# Tools

## Functions evaluations

After calling one the API functions to get a function value, the number of times that function was called is stored inside the `NLPModel`

. For instance

```
using ADNLPModels, LinearAlgebra, NLPModels
nlp = ADNLPModel(x -> dot(x, x), zeros(2))
for i = 1:100
obj(nlp, rand(2))
end
neval_obj(nlp)
```

`100`

Some counters are available for all models, some are specific.
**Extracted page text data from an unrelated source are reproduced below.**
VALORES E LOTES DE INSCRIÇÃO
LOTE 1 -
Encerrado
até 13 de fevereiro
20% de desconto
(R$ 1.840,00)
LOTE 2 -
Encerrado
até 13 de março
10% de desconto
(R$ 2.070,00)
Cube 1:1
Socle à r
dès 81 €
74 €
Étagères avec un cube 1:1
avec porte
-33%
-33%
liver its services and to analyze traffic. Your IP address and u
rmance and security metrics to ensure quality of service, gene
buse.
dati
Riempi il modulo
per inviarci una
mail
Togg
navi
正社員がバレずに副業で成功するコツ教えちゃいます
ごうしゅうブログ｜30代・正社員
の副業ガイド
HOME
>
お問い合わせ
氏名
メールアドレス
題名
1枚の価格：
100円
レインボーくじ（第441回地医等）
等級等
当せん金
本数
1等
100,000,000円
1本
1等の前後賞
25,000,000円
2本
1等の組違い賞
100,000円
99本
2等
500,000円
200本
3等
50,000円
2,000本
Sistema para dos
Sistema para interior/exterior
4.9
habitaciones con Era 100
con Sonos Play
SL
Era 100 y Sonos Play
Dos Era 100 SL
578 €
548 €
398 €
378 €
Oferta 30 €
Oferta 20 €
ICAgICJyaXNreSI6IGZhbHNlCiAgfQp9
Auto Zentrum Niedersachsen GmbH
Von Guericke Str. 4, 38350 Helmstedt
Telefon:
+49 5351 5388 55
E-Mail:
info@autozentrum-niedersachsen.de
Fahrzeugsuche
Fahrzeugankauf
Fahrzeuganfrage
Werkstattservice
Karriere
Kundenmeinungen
In particular, there are additional specific counters for the nonlinear least squares models.

Counter | Description |
---|---|

`neval_obj` | Objective |

`neval_grad` | Gradient |

`neval_cons` | Constraints |

`neval_cons_lin` | Linear constraints |

`neval_cons_nln` | Nonlinear constraints |

`neval_jcon` | One constraint - unused |

`neval_jgrad` | Gradient of one constraints - unused |

`neval_jac` | Jacobian |

`neval_jac_lin` | Linear constraints Jacobian |

`neval_jac_nln` | Nonlinear constraints Jacobian |

`neval_jprod` | Product of Jacobian and vector |

`neval_jprod_lin` | Product of linear constraints Jacobian and vector |

`neval_jprod_nln` | Product of nonlinear constraints Jacobian and vector |

`neval_jtprod` | Product of transposed Jacobian and vector |

`neval_jtprod_lin` | Product of transposed linear constraints Jacobian and vector |

`neval_jtprod_nln` | Product of transposed nonlinear constraints Jacobian and vector |

`neval_hess` | Hessian |

`neval_hprod` | Product of Hessian and vector |

`neval_jhess` | Individual Lagrangian Hessian evaluations |

`neval_jhprod` | Product of Hessian of j-th function and vector |

`neval_residual` | Residual function of nonlinear least squares model |

`neval_jac_residual` | Jacobian of the residual |

`neval_jprod_residual` | Product of Jacobian of residual and vector |

`neval_jtprod_residual` | Product of transposed Jacobian of residual and vector |

`neval_hess_residual` | Sum of Hessians of residuals |

`neval_jhess_residual` | Hessian of a residual component |

`neval_hprod_residual` | Product of Hessian of a residual component and vector |

To get the sum of all counters except `cons`

, `jac`

, `jprod`

and `jtprod`

called for a problem, use `sum_counters`

.

```
using ADNLPModels, LinearAlgebra, NLPModels
nlp = ADNLPModel(x -> dot(x, x), zeros(2))
obj(nlp, rand(2))
grad(nlp, rand(2))
sum_counters(nlp)
```

`2`

## Querying problem type

There are some variable for querying the problem type:

`has_bounds`

: True when not all variables are free.`bound_constrained`

: True for problems with bounded variables and no other constraints.`equality_constrained`

: True when problem is constrained only by equalities.`has_equalities`

: True when problem has at least one equality constraint.`inequality_constrained`

: True when problem is constrained by inequalities.`has_inequalities`

: True when problem has at least one inequality constraint that isn't a bound.`linearly_constrained`

: True when problem is constrained by equalities or inequalities known to be linear.`unconstrained`

: True when problem is not constrained.